The differential statin effect on cytokine production of monocytes or macrophages is mediated by differential geranylgeranylation-dependent Rac1 activation

Abstract

Monocytes and macrophages contribute to pathogenesis of various inflammatory diseases, including auto-inflammatory diseases, cancer, sepsis, or atherosclerosis. They do so by production of cytokines, the central regulators of inflammation. Isoprenylation of small G-proteins is involved in regulation of production of some cytokines. Statins possibly affect isoprenylation-dependent cytokine production of monocytes and macrophages differentially.
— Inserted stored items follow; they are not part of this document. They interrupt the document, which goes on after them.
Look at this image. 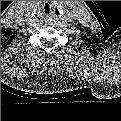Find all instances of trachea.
I'll list each match as a JSON object with an SVG mask.
<instances>
[{"instance_id": "1", "label": "trachea", "mask_w": 121, "mask_h": 121, "mask_svg": "<svg viewBox=\"0 0 121 121\" xmlns=\"http://www.w3.org/2000/svg\"><path fill=\"white\" fill-rule=\"evenodd\" d=\"M53 8L49 3H43L40 7V12L44 16H49L52 14Z\"/></svg>"}]
</instances>
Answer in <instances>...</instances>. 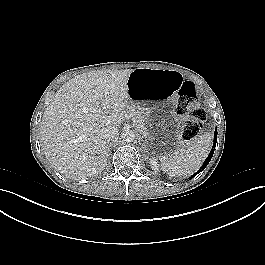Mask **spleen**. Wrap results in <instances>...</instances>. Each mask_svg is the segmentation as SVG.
<instances>
[{
  "instance_id": "obj_1",
  "label": "spleen",
  "mask_w": 265,
  "mask_h": 265,
  "mask_svg": "<svg viewBox=\"0 0 265 265\" xmlns=\"http://www.w3.org/2000/svg\"><path fill=\"white\" fill-rule=\"evenodd\" d=\"M212 142V136L209 133L203 134L187 149H181L180 152L162 156V169L170 176H186L197 170L206 157Z\"/></svg>"
}]
</instances>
Thus, we compared statin-dependent cytokine production of lipopolysaccharide (LPS)-stimulated freshly isolated human monocytes and macrophages derived from monocytes by overnight differentiation. Stimulated monocytes readily produced tumor necrosis factor-α, interleukin-6, and interleukin-1β. Statins did not alter cytokine production of LPS-stimulated monocytes. In contrast, monocyte-derived macrophages prepared in the absence of statin lost the capacity to produce cytokines, whereas macrophages prepared in the presence of statin still produced cytokines. The cells expressed indistinguishable nuclear factor-kB activity, suggesting involvement of separate, statin-dependent regulation pathways. The presence of statin was necessary during the differentiation phase of the macrophages, indicating that retainment-of-function rather than costimulation was involved. Reconstitution with mevalonic acid, farnesyl pyrophosphate, or geranylgeranyl pyrophosphate blocked the retainment effect, whereas reconstitution of cholesterol synthesis by squalene did not. Inhibition of geranylgeranylation by GGTI-298, but not inhibition of farnesylation or cholesterol synthesis, mimicked the retainment effect of the statin. Inhibition of Rac1 activation by the Rac1/TIAM1-inhibitor NSC23766 or by Rac1-siRNA (small interfering RNA) blocked the retainment effect. Consistent with this finding, macrophages differentiated in the presence of statin expressed enhanced Rac1-GTP-levels. In line with the above hypothesis that monocytes and macrophages are differentially regulated by statins, the CD14/CD16-, merTK-, CX₃CR1-, or CD163-expression (M2-macrophage-related) correlated inversely to the cytokine production. Thus, monocytes and macrophages display differential Rac1-geranylgeranylation-dependent functional capacities, that is, statins sway monocytes and macrophages differentially.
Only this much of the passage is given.